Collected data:
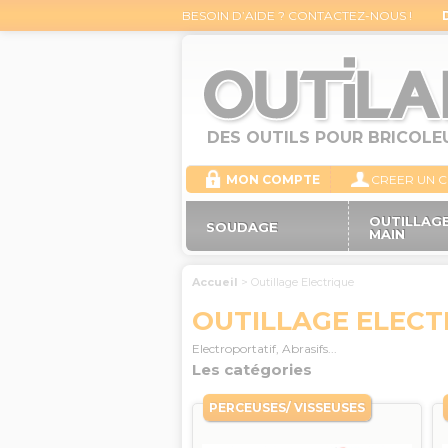
BESOIN D’AIDE ? CONTACTEZ-NOUS !
DES OUTILS POUR BRICOLE
MON COMPTE
CREER UN 
OUTILLAGE
SOUDAGE
MAIN
Accueil
>
Outillage Electrique
OUTILLAGE ELECT
Electroportatif, Abrasifs...
Les catégories
PERCEUSES/ VISSEUSES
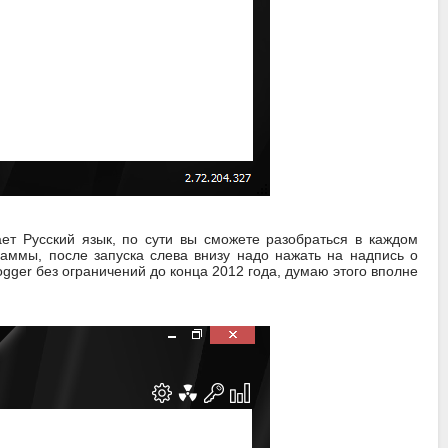
ет Русский язык, по сути вы сможете разобраться в каждом
раммы, после запуска слева внизу надо нажать на надпись о
ger без ограничений до конца 2012 года, думаю этого вполне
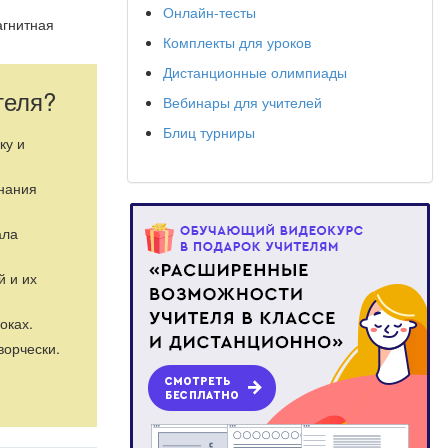
Онлайн-тесты
агнитная
Комплекты для уроков
Дистанционные олимпиады
теля?
Вебинары для учителей
Блиц турниры
ку и
знания
ала
й и их
оках.
ворчески.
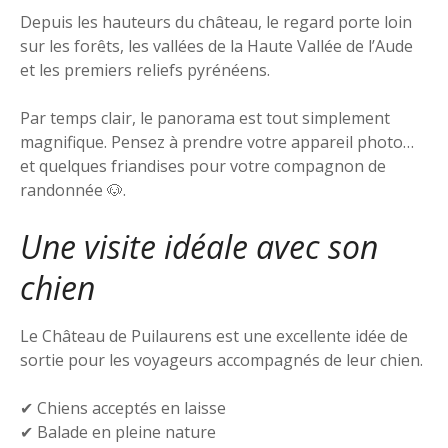
Depuis les hauteurs du château, le regard porte loin
sur les forêts, les vallées de la Haute Vallée de l’Aude
et les premiers reliefs pyrénéens.
Par temps clair, le panorama est tout simplement
magnifique. Pensez à prendre votre appareil photo…
et quelques friandises pour votre compagnon de
randonnée 🐶.
Une visite idéale avec son
chien
Le Château de Puilaurens est une excellente idée de
sortie pour les voyageurs accompagnés de leur chien.
✔ Chiens acceptés en laisse
✔ Balade en pleine nature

## [The problem]
Make an exact copy of the records from their first line through the line containing "ger без ограничений", both ends included, with the pictures omitted.

## [Response to the exercise]
BESOIN D’AIDE ? CONTACTEZ-NOUS !
DES OUTILS POUR BRICOLE
MON COMPTE
CREER UN 
OUTILLAGE
SOUDAGE
MAIN
Accueil
>
Outillage Electrique
OUTILLAGE ELECT
Electroportatif, Abrasifs...
Les catégories
PERCEUSES/ VISSEUSES
ет Русский язык, по сути вы сможете разобраться в каждом
раммы, после запуска слева внизу надо нажать на надпись о
ger без ограничений до конца 2012 года, думаю этого вполне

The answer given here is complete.